▸ **DATA FOR ANALYSIS**:
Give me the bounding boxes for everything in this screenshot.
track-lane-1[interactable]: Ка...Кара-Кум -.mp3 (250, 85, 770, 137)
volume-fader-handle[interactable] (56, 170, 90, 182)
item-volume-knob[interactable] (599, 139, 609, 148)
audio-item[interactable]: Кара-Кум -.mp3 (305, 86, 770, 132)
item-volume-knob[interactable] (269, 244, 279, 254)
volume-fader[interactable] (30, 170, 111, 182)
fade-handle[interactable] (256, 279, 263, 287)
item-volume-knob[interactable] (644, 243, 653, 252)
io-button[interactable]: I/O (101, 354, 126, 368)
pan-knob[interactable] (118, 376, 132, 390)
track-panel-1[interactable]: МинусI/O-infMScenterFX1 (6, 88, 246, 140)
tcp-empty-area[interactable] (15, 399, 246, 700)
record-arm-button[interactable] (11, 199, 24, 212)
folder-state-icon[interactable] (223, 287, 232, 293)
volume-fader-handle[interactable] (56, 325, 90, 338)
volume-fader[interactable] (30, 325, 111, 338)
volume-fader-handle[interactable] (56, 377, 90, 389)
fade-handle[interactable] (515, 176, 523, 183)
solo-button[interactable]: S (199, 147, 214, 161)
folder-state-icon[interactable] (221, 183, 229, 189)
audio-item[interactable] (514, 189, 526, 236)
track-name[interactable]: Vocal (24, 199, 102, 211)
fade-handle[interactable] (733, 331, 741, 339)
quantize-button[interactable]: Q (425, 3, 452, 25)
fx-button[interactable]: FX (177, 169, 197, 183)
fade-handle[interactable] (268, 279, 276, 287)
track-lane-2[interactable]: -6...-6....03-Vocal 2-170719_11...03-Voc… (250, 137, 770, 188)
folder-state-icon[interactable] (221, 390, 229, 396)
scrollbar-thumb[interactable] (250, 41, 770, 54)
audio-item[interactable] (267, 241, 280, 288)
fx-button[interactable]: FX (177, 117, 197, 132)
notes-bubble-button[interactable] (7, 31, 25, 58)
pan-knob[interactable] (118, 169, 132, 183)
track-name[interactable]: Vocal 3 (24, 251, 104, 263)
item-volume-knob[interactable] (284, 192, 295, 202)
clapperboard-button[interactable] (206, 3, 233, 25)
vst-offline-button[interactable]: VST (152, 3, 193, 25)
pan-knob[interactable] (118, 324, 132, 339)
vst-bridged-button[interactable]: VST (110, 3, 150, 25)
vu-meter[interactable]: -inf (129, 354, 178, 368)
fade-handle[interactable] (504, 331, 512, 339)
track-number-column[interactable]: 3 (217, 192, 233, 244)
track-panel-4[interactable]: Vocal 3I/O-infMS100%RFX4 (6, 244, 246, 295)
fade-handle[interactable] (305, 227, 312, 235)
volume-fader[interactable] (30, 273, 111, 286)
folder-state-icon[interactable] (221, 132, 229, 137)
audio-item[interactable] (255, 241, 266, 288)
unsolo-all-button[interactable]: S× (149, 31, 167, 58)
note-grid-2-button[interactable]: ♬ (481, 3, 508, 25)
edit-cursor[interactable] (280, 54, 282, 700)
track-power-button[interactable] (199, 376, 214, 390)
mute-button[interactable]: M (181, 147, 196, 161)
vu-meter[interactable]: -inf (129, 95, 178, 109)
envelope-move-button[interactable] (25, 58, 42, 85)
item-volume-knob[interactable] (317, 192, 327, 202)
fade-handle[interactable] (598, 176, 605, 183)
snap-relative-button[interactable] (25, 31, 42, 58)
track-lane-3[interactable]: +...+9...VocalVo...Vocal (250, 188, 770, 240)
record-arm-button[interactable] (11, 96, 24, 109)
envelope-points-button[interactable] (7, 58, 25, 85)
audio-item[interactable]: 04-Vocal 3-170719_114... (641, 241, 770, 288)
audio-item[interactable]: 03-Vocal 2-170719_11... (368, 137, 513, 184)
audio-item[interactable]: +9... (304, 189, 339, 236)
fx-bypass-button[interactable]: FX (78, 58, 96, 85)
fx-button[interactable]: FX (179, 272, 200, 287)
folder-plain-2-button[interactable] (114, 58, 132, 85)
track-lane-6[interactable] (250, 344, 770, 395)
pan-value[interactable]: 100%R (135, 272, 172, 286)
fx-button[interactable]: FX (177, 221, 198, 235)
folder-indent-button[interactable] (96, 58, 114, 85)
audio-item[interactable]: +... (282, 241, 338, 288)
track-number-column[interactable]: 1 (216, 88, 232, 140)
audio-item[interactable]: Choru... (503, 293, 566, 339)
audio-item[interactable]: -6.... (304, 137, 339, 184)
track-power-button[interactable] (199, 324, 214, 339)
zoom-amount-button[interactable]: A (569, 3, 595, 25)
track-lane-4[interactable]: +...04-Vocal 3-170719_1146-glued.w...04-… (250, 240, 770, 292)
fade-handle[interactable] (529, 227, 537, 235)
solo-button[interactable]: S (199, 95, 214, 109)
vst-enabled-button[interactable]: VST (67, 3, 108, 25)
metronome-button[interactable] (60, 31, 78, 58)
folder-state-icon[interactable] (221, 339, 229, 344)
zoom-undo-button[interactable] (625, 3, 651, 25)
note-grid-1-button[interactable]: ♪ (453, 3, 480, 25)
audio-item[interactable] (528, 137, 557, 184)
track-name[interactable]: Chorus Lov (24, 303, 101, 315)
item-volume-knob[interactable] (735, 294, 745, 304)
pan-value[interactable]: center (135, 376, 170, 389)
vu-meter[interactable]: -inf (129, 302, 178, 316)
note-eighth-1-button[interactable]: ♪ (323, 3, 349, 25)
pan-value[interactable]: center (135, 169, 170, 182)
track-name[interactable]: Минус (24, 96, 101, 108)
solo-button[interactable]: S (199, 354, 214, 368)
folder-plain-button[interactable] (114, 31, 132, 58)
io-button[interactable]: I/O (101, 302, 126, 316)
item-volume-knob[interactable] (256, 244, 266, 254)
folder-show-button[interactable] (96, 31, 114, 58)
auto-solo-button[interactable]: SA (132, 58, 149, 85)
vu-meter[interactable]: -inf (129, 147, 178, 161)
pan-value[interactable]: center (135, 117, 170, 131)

▸ **YOUR ASSIGNMENT**:
Count every line of the records that holds "zoom". State the number, nothing else.

▸ **EXERCISE RESULT**:
2